An anonymous reader shared this report from the Wall Street Journal:
Drunken-driving deaths in the U.S. have risen to levels not seen in nearly two decades, federal data show, a major setback to long-running road-safety efforts. At the same time, arrests for driving under the influence have plummeted, as police grapple with challenges like hiring woes and heightened concern around traffic stops... About 13,500 people died in alcohol impairment-related crashes in 2022, according to data released in April by the National Highway Traffic Safety Administration. That is 33% above 2019's toll and on par with 2021's. The last time so many people died as a result of accidents involving intoxicated drivers was in 2006.
That's still down from the early 1980s, when America was seeing over 20,000 drunk-driving deaths a year, according to the article. "By 2010, that number had fallen to around 10,000 thanks to high-profile public-education campaigns by groups like MADD, tougher laws, and aggressive enforcement that included sobriety checkpoints and typically yielded well over a million DUI arrests annually."

But some hope to solve the problem using technology:
Many activists and policymakers are banking on the promise of built-in devices to prevent a car from starting if the driver is intoxicated, either by analyzing a driver's exhaled breath or using skin sensors to gauge the blood-alcohol level.
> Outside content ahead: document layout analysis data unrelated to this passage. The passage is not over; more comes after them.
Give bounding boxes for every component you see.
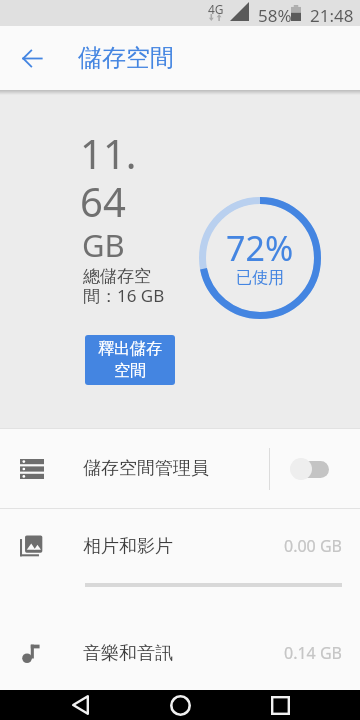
button[interactable]: 相片和影片 — [0, 509, 360, 616]
staticText: 4G — [208, 1, 224, 17]
button[interactable]: Back — [10, 36, 54, 80]
staticText: GB — [82, 224, 125, 266]
staticText: 0.14 GB — [284, 642, 342, 664]
staticText: 0.00 GB — [284, 535, 342, 557]
staticText: 儲存空間管理員 — [83, 457, 209, 480]
staticText: 11.64 — [80, 126, 147, 228]
button[interactable]: 儲存空間管理員 — [0, 429, 360, 508]
staticText: 72% — [226, 225, 294, 271]
staticText: 58% — [258, 4, 292, 27]
button[interactable]: 音樂和音訊 — [0, 616, 360, 690]
staticText: 相片和影片 — [83, 535, 173, 558]
staticText: 總儲存空間：16 GB — [83, 266, 168, 307]
staticText: 釋出儲存空間 — [97, 339, 163, 381]
staticText: 音樂和音訊 — [83, 642, 173, 665]
button[interactable]: 釋出儲存空間 — [85, 335, 175, 385]
staticText: 儲存空間 — [78, 43, 174, 73]
button[interactable]: Storage manager toggle — [285, 452, 341, 486]
button[interactable]: Home — [156, 690, 204, 720]
button[interactable]: Back — [56, 690, 104, 720]
staticText: 21:48 — [310, 4, 354, 27]
button[interactable]: Recent apps — [256, 690, 304, 720]
staticText: 已使用 — [236, 268, 284, 288]
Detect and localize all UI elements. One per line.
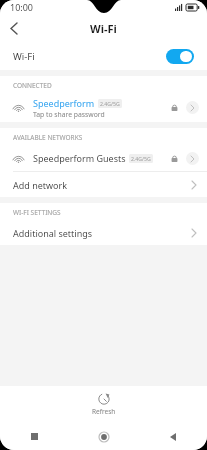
staticText: 2.4G/5G	[100, 100, 120, 107]
staticText: CONNECTED	[13, 81, 52, 90]
staticText: Speedperform Guests	[33, 152, 126, 164]
button[interactable]: Speedperform Guests	[0, 145, 207, 171]
button[interactable]: Back	[0, 14, 28, 42]
button[interactable]: Home	[69, 423, 138, 450]
staticText: Speedperform	[33, 97, 95, 109]
staticText: Wi-Fi	[13, 50, 35, 63]
button[interactable]: Back	[138, 423, 207, 450]
staticText: 2.4G/5G	[131, 155, 151, 162]
button[interactable]: Refresh	[0, 386, 207, 423]
button[interactable]: Wi-Fi	[0, 42, 207, 70]
staticText: AVAILABLE NETWORKS	[13, 133, 83, 142]
staticText: Add network	[13, 179, 68, 191]
staticText: Refresh	[92, 407, 116, 416]
button[interactable]: Speedperform	[0, 93, 207, 122]
button[interactable]: Add network	[0, 172, 207, 197]
staticText: Wi-Fi	[90, 21, 117, 36]
staticText: 10:00	[10, 1, 34, 13]
staticText: Tap to share password	[33, 110, 105, 119]
button[interactable]: Recents	[0, 423, 69, 450]
button[interactable]: Network details	[186, 152, 199, 165]
button[interactable]: Additional settings	[0, 220, 207, 245]
button[interactable]: Network details	[186, 101, 199, 114]
staticText: Additional settings	[13, 227, 93, 239]
staticText: WI-FI SETTINGS	[13, 208, 61, 217]
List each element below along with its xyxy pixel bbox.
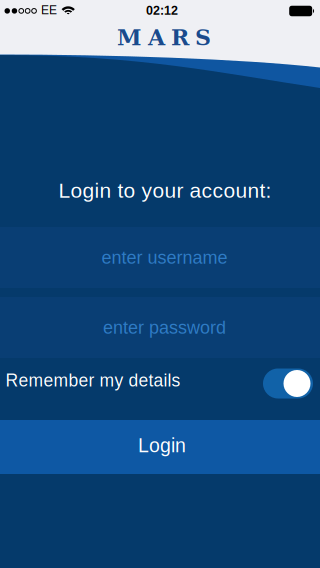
staticText: enter username xyxy=(102,247,228,268)
button[interactable]: Login xyxy=(0,420,320,474)
staticText: EE xyxy=(41,3,57,17)
staticText: A xyxy=(148,24,165,50)
staticText: Login xyxy=(138,435,186,456)
staticText: Remember my details xyxy=(6,371,180,390)
staticText: 02:12 xyxy=(146,4,178,18)
staticText: M xyxy=(117,24,142,50)
staticText: Login to your account: xyxy=(58,179,272,202)
button[interactable]: enter username xyxy=(0,227,320,288)
staticText: enter password xyxy=(103,317,226,338)
button[interactable]: Remember my details xyxy=(263,368,313,398)
staticText: R xyxy=(171,24,189,50)
button[interactable]: enter password xyxy=(0,297,320,358)
staticText: S xyxy=(195,24,211,50)
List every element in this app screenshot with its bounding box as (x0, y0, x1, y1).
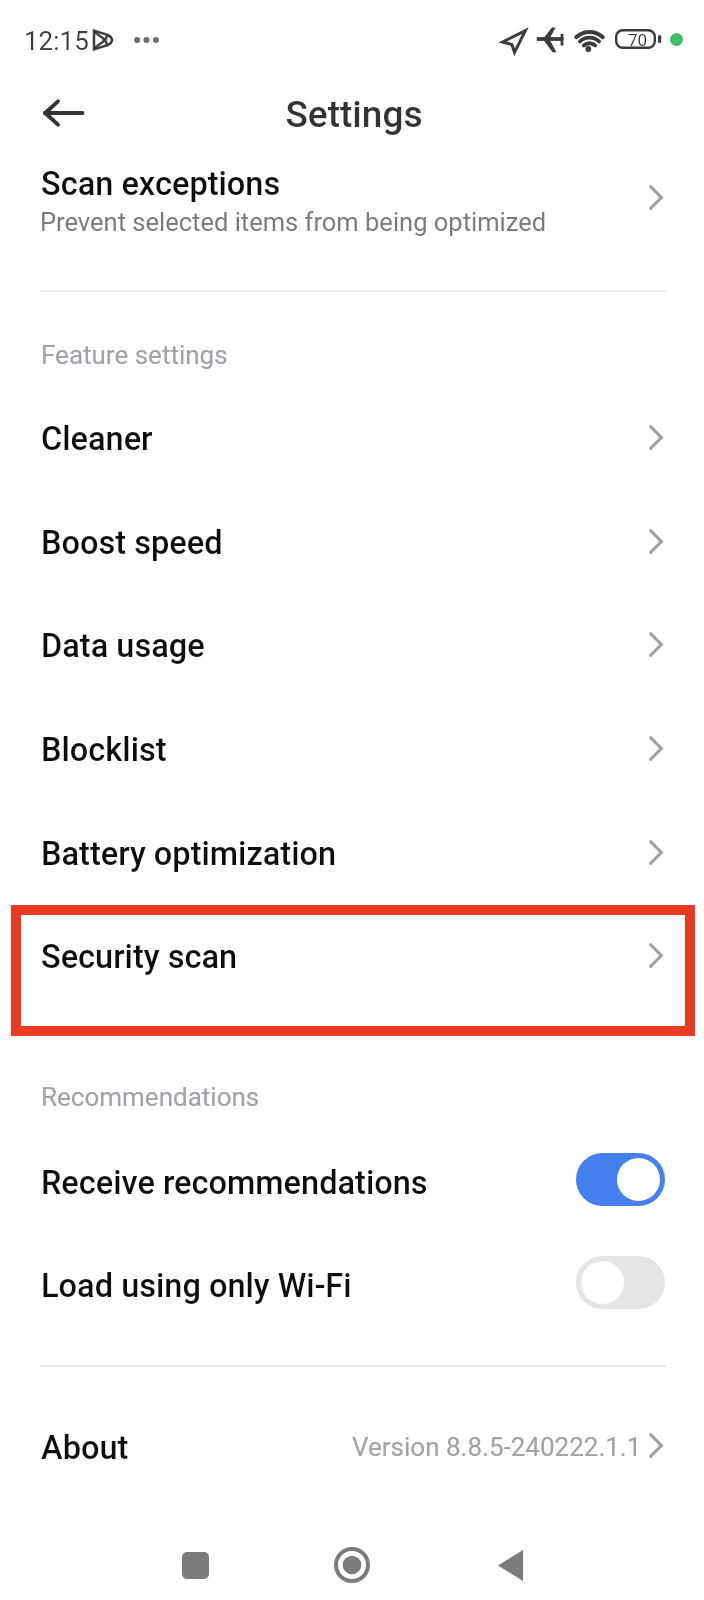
button[interactable]: Back (432, 1530, 588, 1600)
staticText: Settings (2, 93, 704, 136)
button[interactable]: Scan exceptions (0, 150, 704, 270)
button[interactable]: Data usage (0, 604, 704, 708)
staticText: Recommendations (41, 1082, 260, 1112)
staticText: Receive recommendations (41, 1164, 428, 1202)
staticText: Boost speed (41, 524, 223, 562)
staticText: 70 (628, 30, 648, 50)
staticText: Battery optimization (41, 835, 337, 873)
button[interactable]: Boost speed (0, 501, 704, 605)
staticText: About (41, 1429, 129, 1467)
button[interactable]: Cleaner (0, 397, 704, 501)
staticText: Blocklist (41, 731, 167, 769)
button[interactable]: Back (28, 78, 98, 148)
staticText: Cleaner (41, 420, 153, 458)
button[interactable]: Blocklist (0, 708, 704, 812)
staticText: Version 8.8.5-240222.1.1 (352, 1432, 642, 1462)
button[interactable]: Receive recommendations (576, 1153, 665, 1206)
staticText: Load using only Wi-Fi (41, 1267, 352, 1305)
button[interactable]: Home (274, 1530, 430, 1600)
button[interactable]: About (0, 1404, 704, 1508)
button[interactable]: Load using only Wi-Fi (0, 1244, 704, 1348)
staticText: Scan exceptions (41, 165, 281, 203)
staticText: Security scan (41, 938, 238, 976)
staticText: Data usage (41, 627, 205, 665)
staticText: 12:15 (24, 26, 89, 56)
button[interactable]: Recent apps (117, 1530, 273, 1600)
button[interactable]: Battery optimization (0, 812, 704, 916)
button[interactable]: Receive recommendations (0, 1141, 704, 1245)
staticText: Feature settings (41, 340, 228, 370)
button[interactable]: Load using only Wi-Fi (576, 1256, 665, 1309)
button[interactable]: Security scan (0, 915, 704, 1019)
staticText: Prevent selected items from being optimi… (40, 207, 547, 237)
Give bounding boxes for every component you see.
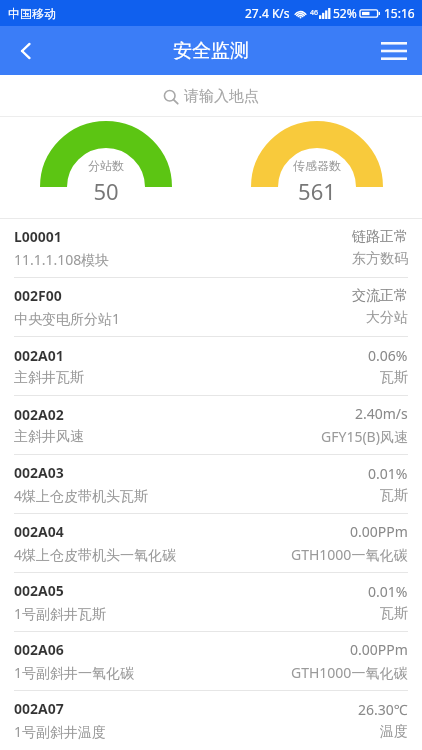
button[interactable]: 002A07 [0, 691, 422, 749]
staticText: 0.01% [368, 464, 408, 483]
staticText: 002A05 [14, 581, 64, 600]
button[interactable]: 002A03 [0, 455, 422, 513]
button[interactable]: 002A06 [0, 632, 422, 690]
button[interactable]: 002A01 [0, 337, 422, 395]
button[interactable]: 请输入地点 [0, 75, 422, 117]
button[interactable]: Back [0, 26, 52, 75]
staticText: 4煤上仓皮带机头一氧化碳 [14, 545, 177, 564]
staticText: 11.1.1.108模块 [14, 250, 110, 269]
staticText: 27.4 K/s [245, 5, 290, 21]
staticText: 0.01% [368, 582, 408, 601]
button[interactable]: 002A04 [0, 514, 422, 572]
staticText: GFY15(B)风速 [321, 427, 408, 446]
staticText: 2.40m/s [355, 404, 408, 423]
staticText: 002F00 [14, 286, 62, 305]
staticText: 002A04 [14, 522, 64, 541]
staticText: 50 [93, 176, 119, 206]
button[interactable]: 002F00 [0, 278, 422, 336]
staticText: 15:16 [384, 5, 415, 21]
staticText: 46 [310, 8, 319, 18]
staticText: 温度 [380, 723, 408, 741]
staticText: 主斜井瓦斯 [14, 369, 84, 387]
staticText: 交流正常 [352, 287, 408, 305]
staticText: 瓦斯 [380, 487, 408, 505]
staticText: 大分站 [366, 309, 408, 327]
button[interactable]: 002A05 [0, 573, 422, 631]
staticText: 中国移动 [8, 6, 56, 21]
staticText: 传感器数 [293, 158, 341, 173]
staticText: GTH1000一氧化碳 [291, 545, 408, 564]
button[interactable]: Menu [366, 26, 422, 75]
staticText: 分站数 [88, 158, 124, 173]
staticText: 0.00PPm [350, 522, 408, 541]
button[interactable]: 002A02 [0, 396, 422, 454]
staticText: 002A02 [14, 405, 64, 424]
staticText: 主斜井风速 [14, 428, 84, 446]
staticText: 请输入地点 [184, 87, 259, 106]
staticText: 中央变电所分站1 [14, 309, 121, 328]
staticText: 561 [298, 176, 336, 206]
staticText: 1号副斜井一氧化碳 [14, 663, 135, 682]
staticText: 002A03 [14, 463, 64, 482]
staticText: 安全监测 [173, 39, 249, 63]
staticText: 002A07 [14, 699, 64, 718]
staticText: 52% [333, 5, 357, 21]
staticText: 1号副斜井温度 [14, 722, 107, 741]
staticText: 4煤上仓皮带机头瓦斯 [14, 486, 149, 505]
staticText: 0.00PPm [350, 640, 408, 659]
staticText: 002A01 [14, 346, 64, 365]
staticText: 26.30℃ [358, 700, 408, 719]
staticText: 002A06 [14, 640, 64, 659]
staticText: 1号副斜井瓦斯 [14, 604, 107, 623]
button[interactable]: L00001 [0, 219, 422, 277]
staticText: GTH1000一氧化碳 [291, 663, 408, 682]
staticText: 瓦斯 [380, 605, 408, 623]
staticText: 链路正常 [352, 228, 408, 246]
staticText: 瓦斯 [380, 369, 408, 387]
staticText: L00001 [14, 227, 62, 246]
staticText: 0.06% [368, 346, 408, 365]
staticText: 东方数码 [352, 250, 408, 268]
NHTSA issued a notice in December that it said lays the groundwork for potential alcohol-impairment detection technology standards in all new cars "when the technology is mature."
And Glenn Davis, who manages Colorado's highway-safety office, "pointed to Colorado's extensive use of ignition interlock systems that require people convicted of DUI to blow into a tube to verify they are sober in order for their car to start. He said the office promotes nondriving options such as Lyft and Uber."